We all know that these incidents happen every year during Halloween and that most of them don’t make the news. Many are shocked when these campus stories do come out, because the behaviour is so offensive and there’s some elevated expectation that this shouldn’t happen because universities are supposed to be places for critical discourse and enlightened understanding of the world. But perhaps it makes obvious sense that this happens frequently in the university community. In these particular university cases, the events have been organized and people rewarded for their racism. Like all micro-aggressions, these don’t happen in a vacuum.

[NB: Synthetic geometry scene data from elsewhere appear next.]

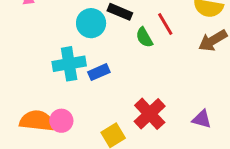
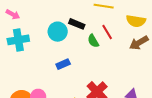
cyan cross: (69, 64) -> (18, 40), moved

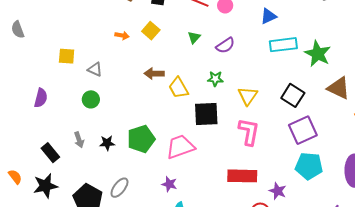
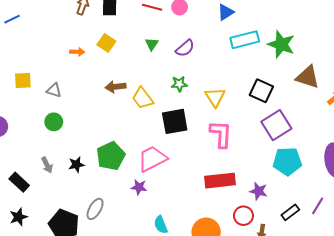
purple star: (169, 184) -> (139, 187), moved
black star: (45, 186) -> (18, 217), size x0.7

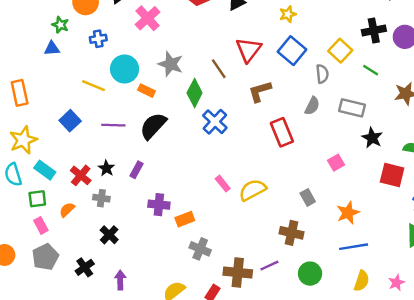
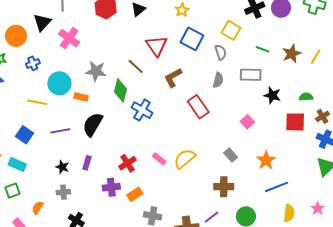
green line: (371, 70) -> (263, 49), moved
cyan rectangle: (45, 170) -> (17, 164), moved
red cross: (81, 175) -> (128, 163), moved, turned 30
green square: (37, 199) -> (12, 191), moved

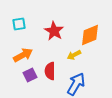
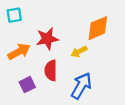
red star: (54, 31) -> (47, 39), moved, turned 30
purple square: (30, 75) -> (27, 85), moved

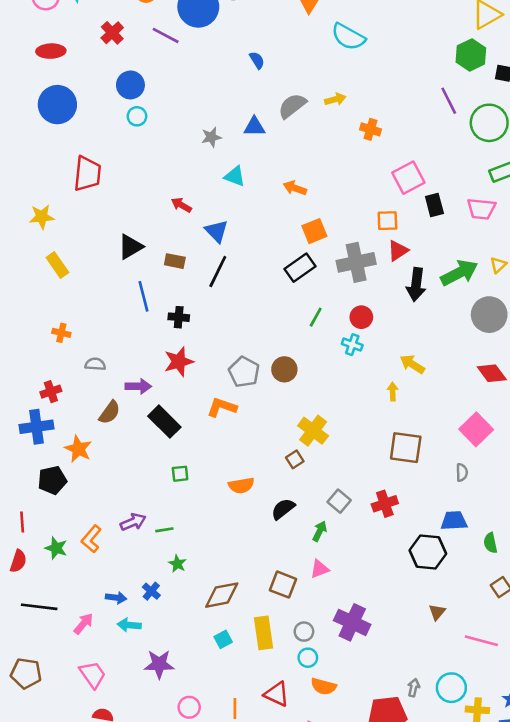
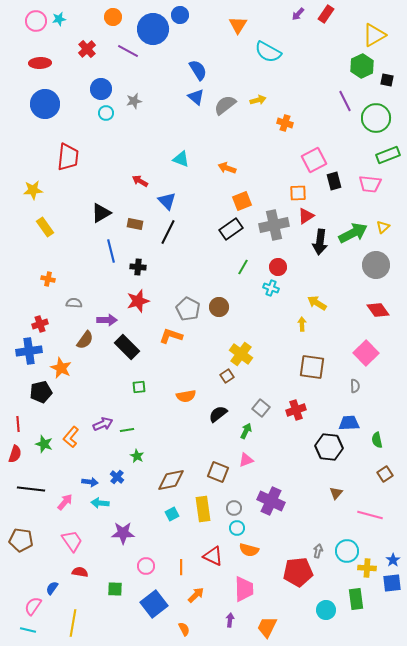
blue semicircle: (257, 60) -> (198, 70), size x1.5
blue triangle: (254, 127) -> (196, 97), moved, turned 42
gray star: (211, 137) -> (134, 101), moved

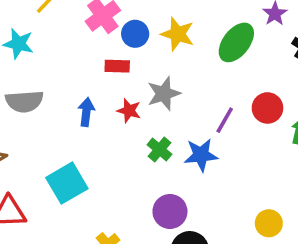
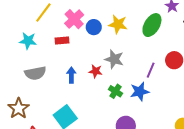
red rectangle: (117, 66) -> (62, 41), moved
gray star: (164, 94) -> (114, 59), turned -30

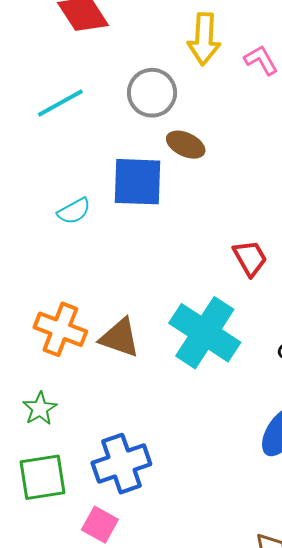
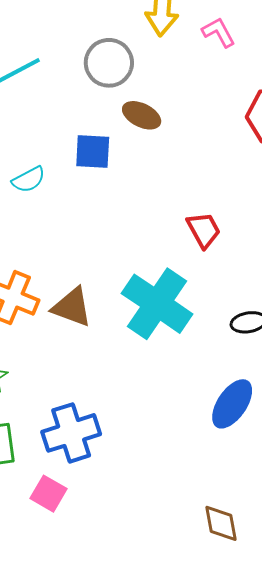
blue square: (137, 182) -> (93, 151), size x0.7

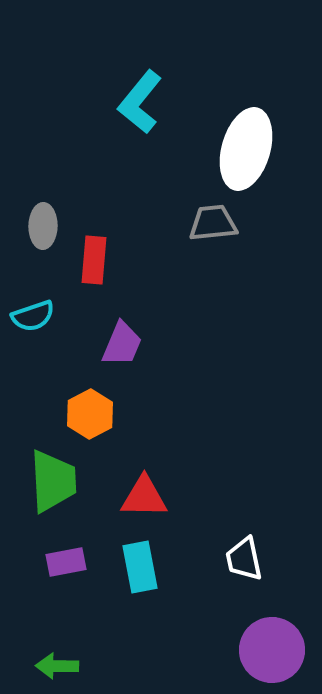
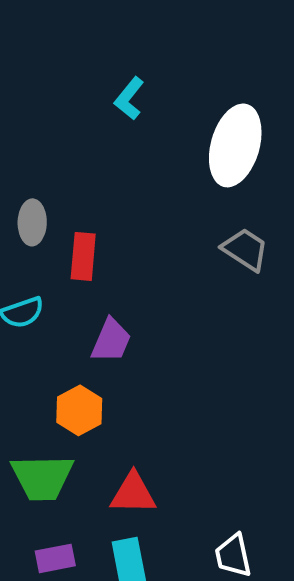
cyan L-shape: (140, 102) -> (129, 98), size x0.7
gray trapezoid: (213, 223) -> (245, 249), moved, turned 39
green trapezoid: (53, 481) -> (42, 477), turned 92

After all, the composition of Ontario university campuses is comprised of disproportionately of young, white people who come from middle and upper class families. While there are obviously some campuses that are more diverse than others, the composition of our campuses reflects the fact that post-secondary education has become less and less affordable during the last several of decades.
Unfortunately, this seems especially the case when I think of the Queen’s University campus. Having attended Queen’s, I have trouble imagining it as a hub of progressive activism that has been organically cultivated from the diversity of its student body. Instead, I think of an old white school with children of elite white parents, with a mix of people of colour (who are also relatively privileged), along with a small and mighty group of progressives that continue with the relentless work that is under-appreciated by the rest of the student body.

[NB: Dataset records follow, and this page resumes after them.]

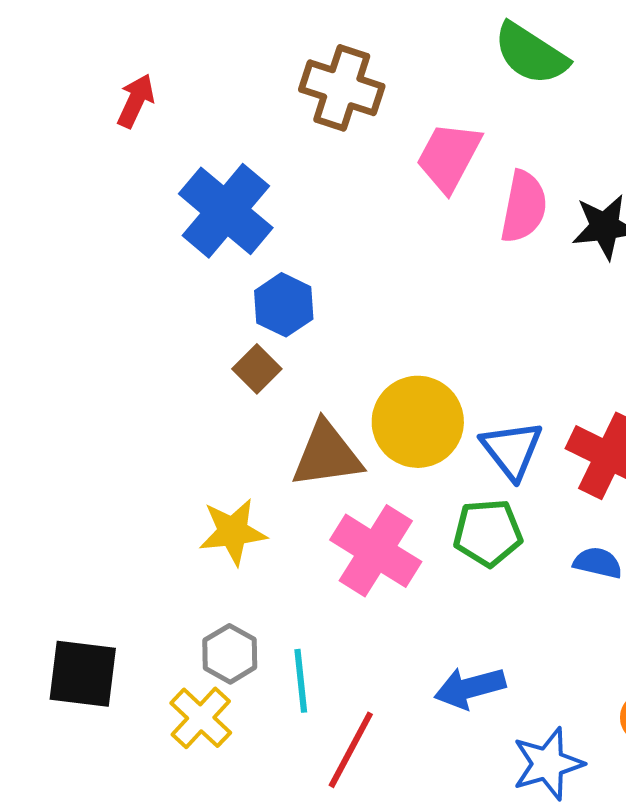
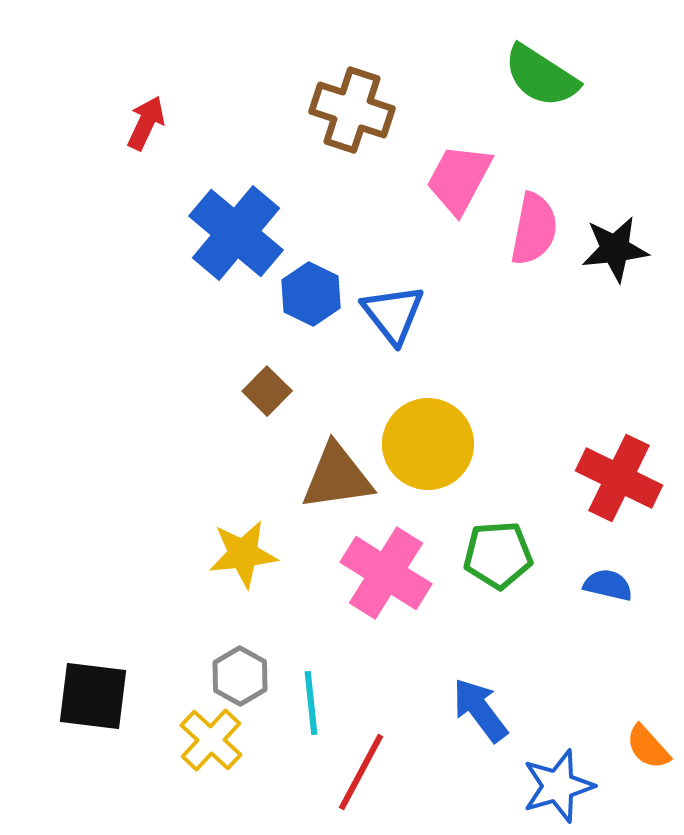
blue hexagon: (284, 305) -> (311, 294), moved
blue triangle: (512, 450) -> (393, 314), moved
blue arrow: (470, 688) -> (480, 710), turned 68

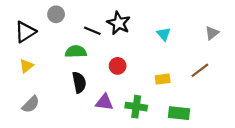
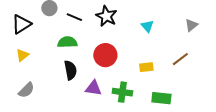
black line: (92, 31) -> (74, 17), moved
red circle: (118, 66) -> (105, 55), size x1.5

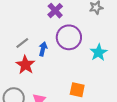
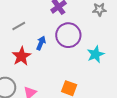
gray line: (22, 43) -> (19, 26), moved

I am thinking of a university where police had to shut down riots, not because of contentious political issues, but because too many students were getting too drunk and destroying too much property during the school’s homecoming celebrations. We’re talking about an institution that passively develops a culture of racism by upholding ‘important’ values including patriotic allegiance to the university, its athletic teams, and a history of elitism routed in white culture.
While university campuses have more recently been sites for amazing progressive work and activism, they have long been havens for the country’s privileged youth. As microcosms of broader Canadian society, we shouldn’t be surprised that explicit incidents of group racism occur. In the case of Halloween, it is just one of those special days that empower people to freely unleash their racist tendencies.
There are initiatives that are attempting to make a difference. Groups like STARS at the University of Ohio give us a glimmer of hope and invigorate our passion for anti-racism work. In Ontario, the PIRGs (Public Interest Research Groups) have been carrying on this type of work for years and, with the proper funding, will continue to be hubs of progressive activism.
The Canadian Federation of Students-Ontario had struck a Task Force on Campus Racism back in 2009. It heard from students and faculty across the province, concluding that systemic racism plagued Ontario university campuses. Systematic meaning in the classroom, at events, in student spaces, through student representation, faculty hiring and promotion, institutional policies, and through financial barriers that disproportionately impact people of colour negatively.
So, as we read yet another terrible costume story from a university campus, perhaps we need to be realistic: we still have a long way to go.